Alex De Koning is a spokesperson for Just Stop Oil, the organization responsible for tossing soup cans onto Van Gogh’s painting.

He stated that the organization will target paintings and artwork “unless the government makes a significant statement about the closure of new fossil fuel assets in the U.K.”

“There are still people who are far more offended about that action than the 33 million people in Pakistan who floods have uprooted,” he told Euronews.

However, University of Pennsylvania climate scientist Michael Mann expressed concern that the activists’ activities would harm their cause.

According to the Associated Press, such moves will turn off those who are “natural allies in the climate war.” Some of those people, according to Mann, “will associate such behaviours with climate advocacy and activism.”

Climate Activists

Dana Fisher is a University of Maryland social scientist. She claimed that the protestors appeared to have targeted paintings with glass covers to inflict minimal damage.

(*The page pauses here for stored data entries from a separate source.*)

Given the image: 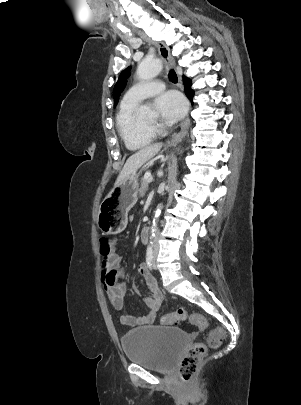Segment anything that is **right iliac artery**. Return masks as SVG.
<instances>
[{
	"instance_id": "1",
	"label": "right iliac artery",
	"mask_w": 301,
	"mask_h": 405,
	"mask_svg": "<svg viewBox=\"0 0 301 405\" xmlns=\"http://www.w3.org/2000/svg\"><path fill=\"white\" fill-rule=\"evenodd\" d=\"M152 259H153V250L152 247H148L146 251V263L150 269L152 268Z\"/></svg>"
}]
</instances>
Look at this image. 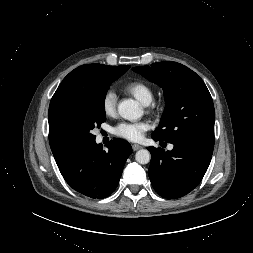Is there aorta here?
Returning <instances> with one entry per match:
<instances>
[{"label": "aorta", "instance_id": "aorta-1", "mask_svg": "<svg viewBox=\"0 0 253 253\" xmlns=\"http://www.w3.org/2000/svg\"><path fill=\"white\" fill-rule=\"evenodd\" d=\"M119 115L129 121H136L141 118L143 111L134 100H124L118 105ZM150 152L147 149H141L136 152L135 160L140 164H147L150 161Z\"/></svg>", "mask_w": 253, "mask_h": 253}]
</instances>
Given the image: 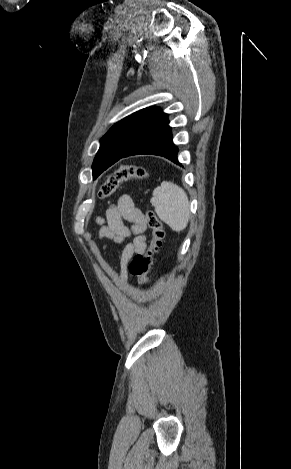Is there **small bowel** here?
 I'll list each match as a JSON object with an SVG mask.
<instances>
[{
	"label": "small bowel",
	"instance_id": "1",
	"mask_svg": "<svg viewBox=\"0 0 291 469\" xmlns=\"http://www.w3.org/2000/svg\"><path fill=\"white\" fill-rule=\"evenodd\" d=\"M126 222L130 223L129 226ZM100 228L96 234L99 239L108 238L121 243L132 237V242L126 244L121 253L119 280L125 284L128 279L127 267L131 258L142 254L146 250L147 242L144 232L147 222L143 213L138 209L129 196H122L115 206H111L105 218H98Z\"/></svg>",
	"mask_w": 291,
	"mask_h": 469
}]
</instances>
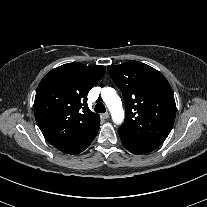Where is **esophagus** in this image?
Instances as JSON below:
<instances>
[{
	"label": "esophagus",
	"instance_id": "esophagus-1",
	"mask_svg": "<svg viewBox=\"0 0 207 207\" xmlns=\"http://www.w3.org/2000/svg\"><path fill=\"white\" fill-rule=\"evenodd\" d=\"M103 117H104L105 119L109 118V113H108V112L104 113V114H103Z\"/></svg>",
	"mask_w": 207,
	"mask_h": 207
}]
</instances>
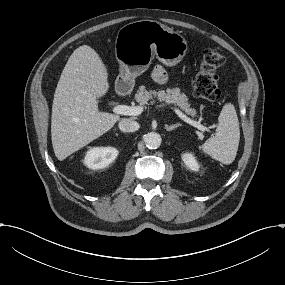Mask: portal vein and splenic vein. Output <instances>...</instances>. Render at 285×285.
<instances>
[{"instance_id": "portal-vein-and-splenic-vein-1", "label": "portal vein and splenic vein", "mask_w": 285, "mask_h": 285, "mask_svg": "<svg viewBox=\"0 0 285 285\" xmlns=\"http://www.w3.org/2000/svg\"><path fill=\"white\" fill-rule=\"evenodd\" d=\"M161 106V105H159ZM175 113L186 123L192 125L193 127H196L200 131H209V129L203 125L200 124V122H197L195 120H192L188 116H186L182 111H180L177 108H174ZM113 112L120 115H129V116H138L143 112L142 106H127V105H118L113 108Z\"/></svg>"}]
</instances>
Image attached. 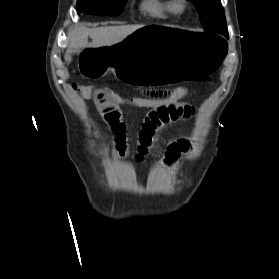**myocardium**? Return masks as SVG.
I'll return each mask as SVG.
<instances>
[{
  "mask_svg": "<svg viewBox=\"0 0 279 279\" xmlns=\"http://www.w3.org/2000/svg\"><path fill=\"white\" fill-rule=\"evenodd\" d=\"M188 8V2L186 0H176L174 2V10L178 13H183Z\"/></svg>",
  "mask_w": 279,
  "mask_h": 279,
  "instance_id": "obj_1",
  "label": "myocardium"
}]
</instances>
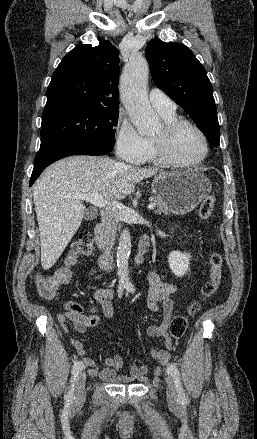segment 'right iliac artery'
I'll return each mask as SVG.
<instances>
[{"label": "right iliac artery", "instance_id": "obj_1", "mask_svg": "<svg viewBox=\"0 0 257 439\" xmlns=\"http://www.w3.org/2000/svg\"><path fill=\"white\" fill-rule=\"evenodd\" d=\"M124 288H125V287H124L123 285H120V286L118 287V293H119V296L122 294ZM83 368H84V364L82 363V361H77V362H75V364L73 365V368H72V380H71L72 385H71V389L68 391V393H67V395H66V400H67L68 402H70V401H72V400L74 399V388H73V387H74V384H73V382H74L76 376L79 374V372H80Z\"/></svg>", "mask_w": 257, "mask_h": 439}]
</instances>
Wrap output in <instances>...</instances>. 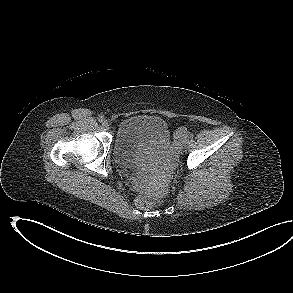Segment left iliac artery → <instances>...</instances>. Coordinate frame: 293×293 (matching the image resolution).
I'll return each instance as SVG.
<instances>
[{"label": "left iliac artery", "mask_w": 293, "mask_h": 293, "mask_svg": "<svg viewBox=\"0 0 293 293\" xmlns=\"http://www.w3.org/2000/svg\"><path fill=\"white\" fill-rule=\"evenodd\" d=\"M193 136H194L193 134H190V138H193Z\"/></svg>", "instance_id": "left-iliac-artery-1"}]
</instances>
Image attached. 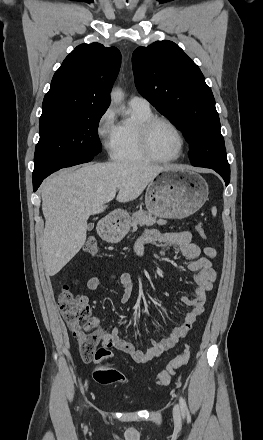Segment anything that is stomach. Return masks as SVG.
Segmentation results:
<instances>
[{"instance_id": "obj_1", "label": "stomach", "mask_w": 263, "mask_h": 440, "mask_svg": "<svg viewBox=\"0 0 263 440\" xmlns=\"http://www.w3.org/2000/svg\"><path fill=\"white\" fill-rule=\"evenodd\" d=\"M209 189L206 181L197 173L171 168L153 180L146 191L145 204L151 215L183 219L198 211L206 202ZM122 221L113 225L105 234L110 242H119L127 234L129 219L122 214Z\"/></svg>"}]
</instances>
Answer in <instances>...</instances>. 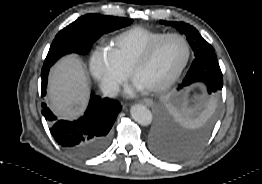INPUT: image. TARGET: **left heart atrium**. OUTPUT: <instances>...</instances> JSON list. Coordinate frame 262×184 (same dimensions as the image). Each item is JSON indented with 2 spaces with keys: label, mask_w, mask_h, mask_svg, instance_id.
Masks as SVG:
<instances>
[{
  "label": "left heart atrium",
  "mask_w": 262,
  "mask_h": 184,
  "mask_svg": "<svg viewBox=\"0 0 262 184\" xmlns=\"http://www.w3.org/2000/svg\"><path fill=\"white\" fill-rule=\"evenodd\" d=\"M135 87H136L137 89H142V88H143V86H141L137 81H136V83H135Z\"/></svg>",
  "instance_id": "39dd6f15"
}]
</instances>
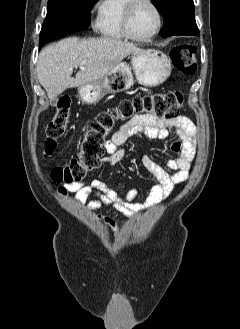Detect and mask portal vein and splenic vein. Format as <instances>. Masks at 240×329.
I'll use <instances>...</instances> for the list:
<instances>
[{
  "instance_id": "18ae733b",
  "label": "portal vein and splenic vein",
  "mask_w": 240,
  "mask_h": 329,
  "mask_svg": "<svg viewBox=\"0 0 240 329\" xmlns=\"http://www.w3.org/2000/svg\"><path fill=\"white\" fill-rule=\"evenodd\" d=\"M79 67H80L81 70H86V68L83 67V66H79Z\"/></svg>"
}]
</instances>
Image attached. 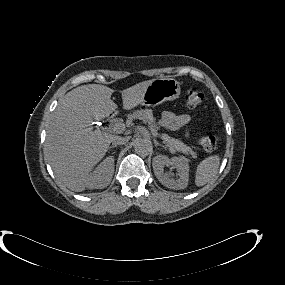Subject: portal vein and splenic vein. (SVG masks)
<instances>
[{
  "label": "portal vein and splenic vein",
  "instance_id": "18ae733b",
  "mask_svg": "<svg viewBox=\"0 0 285 285\" xmlns=\"http://www.w3.org/2000/svg\"><path fill=\"white\" fill-rule=\"evenodd\" d=\"M124 129H125V124L120 122L116 123L112 128V130L115 132H122Z\"/></svg>",
  "mask_w": 285,
  "mask_h": 285
}]
</instances>
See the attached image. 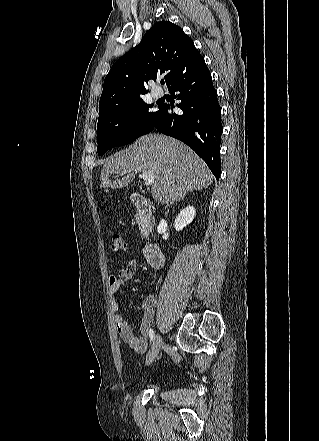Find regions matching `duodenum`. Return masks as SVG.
<instances>
[{"instance_id":"duodenum-1","label":"duodenum","mask_w":319,"mask_h":441,"mask_svg":"<svg viewBox=\"0 0 319 441\" xmlns=\"http://www.w3.org/2000/svg\"><path fill=\"white\" fill-rule=\"evenodd\" d=\"M131 203L141 212L144 216L149 217L152 213V205L148 199L140 194L134 193L131 195ZM144 256L147 262L153 268H161L164 265L165 257L162 250L154 245L147 244L144 248Z\"/></svg>"}]
</instances>
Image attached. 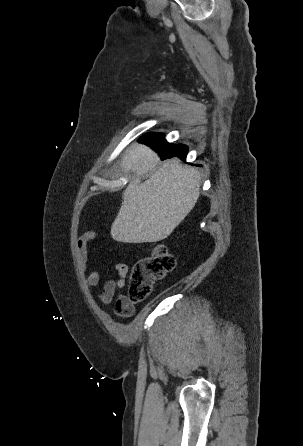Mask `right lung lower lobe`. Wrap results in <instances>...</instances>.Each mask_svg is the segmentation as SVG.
Instances as JSON below:
<instances>
[{
  "mask_svg": "<svg viewBox=\"0 0 303 446\" xmlns=\"http://www.w3.org/2000/svg\"><path fill=\"white\" fill-rule=\"evenodd\" d=\"M159 153L162 160L171 157H179L185 160L188 149L185 145L169 144L161 133H147L138 140Z\"/></svg>",
  "mask_w": 303,
  "mask_h": 446,
  "instance_id": "1",
  "label": "right lung lower lobe"
}]
</instances>
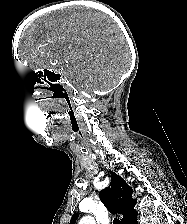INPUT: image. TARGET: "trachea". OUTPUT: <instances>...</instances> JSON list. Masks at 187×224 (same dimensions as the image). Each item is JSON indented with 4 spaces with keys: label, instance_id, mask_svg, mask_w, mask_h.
I'll list each match as a JSON object with an SVG mask.
<instances>
[{
    "label": "trachea",
    "instance_id": "3493384b",
    "mask_svg": "<svg viewBox=\"0 0 187 224\" xmlns=\"http://www.w3.org/2000/svg\"><path fill=\"white\" fill-rule=\"evenodd\" d=\"M113 224H121L120 220L115 218L114 221H113Z\"/></svg>",
    "mask_w": 187,
    "mask_h": 224
}]
</instances>
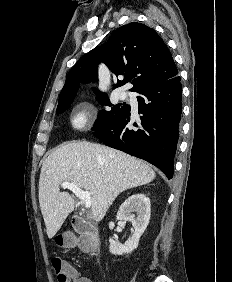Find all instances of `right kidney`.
Returning a JSON list of instances; mask_svg holds the SVG:
<instances>
[{"label": "right kidney", "mask_w": 232, "mask_h": 282, "mask_svg": "<svg viewBox=\"0 0 232 282\" xmlns=\"http://www.w3.org/2000/svg\"><path fill=\"white\" fill-rule=\"evenodd\" d=\"M135 212L137 217L132 214ZM151 215L150 199L142 193L132 195L119 208L117 220L130 221L135 229L133 236L125 244L109 239V250L112 254L122 255L131 253L138 247L141 235L146 230ZM114 222L109 223V228H114Z\"/></svg>", "instance_id": "obj_1"}]
</instances>
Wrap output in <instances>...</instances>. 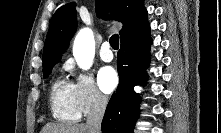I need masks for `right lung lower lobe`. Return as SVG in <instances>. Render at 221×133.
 I'll list each match as a JSON object with an SVG mask.
<instances>
[{
	"mask_svg": "<svg viewBox=\"0 0 221 133\" xmlns=\"http://www.w3.org/2000/svg\"><path fill=\"white\" fill-rule=\"evenodd\" d=\"M150 44L149 30L121 40L117 57L119 85L108 103L103 133H133L139 114V96L133 88L147 79L143 72L149 63Z\"/></svg>",
	"mask_w": 221,
	"mask_h": 133,
	"instance_id": "obj_1",
	"label": "right lung lower lobe"
}]
</instances>
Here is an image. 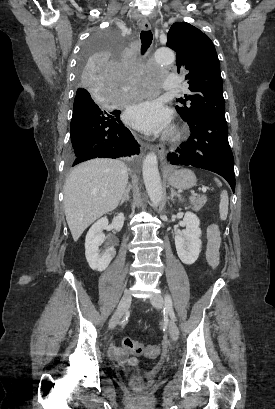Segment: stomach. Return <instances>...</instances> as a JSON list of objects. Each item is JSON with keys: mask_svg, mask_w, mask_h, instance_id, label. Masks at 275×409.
I'll use <instances>...</instances> for the list:
<instances>
[{"mask_svg": "<svg viewBox=\"0 0 275 409\" xmlns=\"http://www.w3.org/2000/svg\"><path fill=\"white\" fill-rule=\"evenodd\" d=\"M168 184L174 188H192L196 184V176L189 168H176L168 176Z\"/></svg>", "mask_w": 275, "mask_h": 409, "instance_id": "obj_1", "label": "stomach"}]
</instances>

“These approaches are explicitly focused toward attracting media attention,” she told the Associated Press.

People’s attention has traditionally been drawn to attacks on artwork.

A supporter of women’s suffrage slashed The Toilet of Venus, a famous Spanish artist Diego Velazquez’s painting, in London’s National Gallery in 1914.

An Iranian artist sprayed the words “Kill Lies All” on Pablo Picasso’s anti-war masterpiece Guernica at the Museum of Modern Art in New York during the Vietnam War.

The paint was removed, and the museum official shortly after the individual vandalized the mural.

Mona Lisa, the most renowned painting of all time, has been assaulted more than any other work of art. Over the years, people have thrown rocks, chemicals, paint, and even a teacup at da Vinci’s picture.

The Louvre has subsequently placed the Mona Lisa behind bulletproof glass, keeping people at a safe distance.

Following the Girl with a Pearl Earring incident, a Dutch cultural official stated, “Everyone has the freedom to make a statement.” But, please, respect our common heritage. Climate Activists attacking vulnerable objects of art is not the proper course of action.”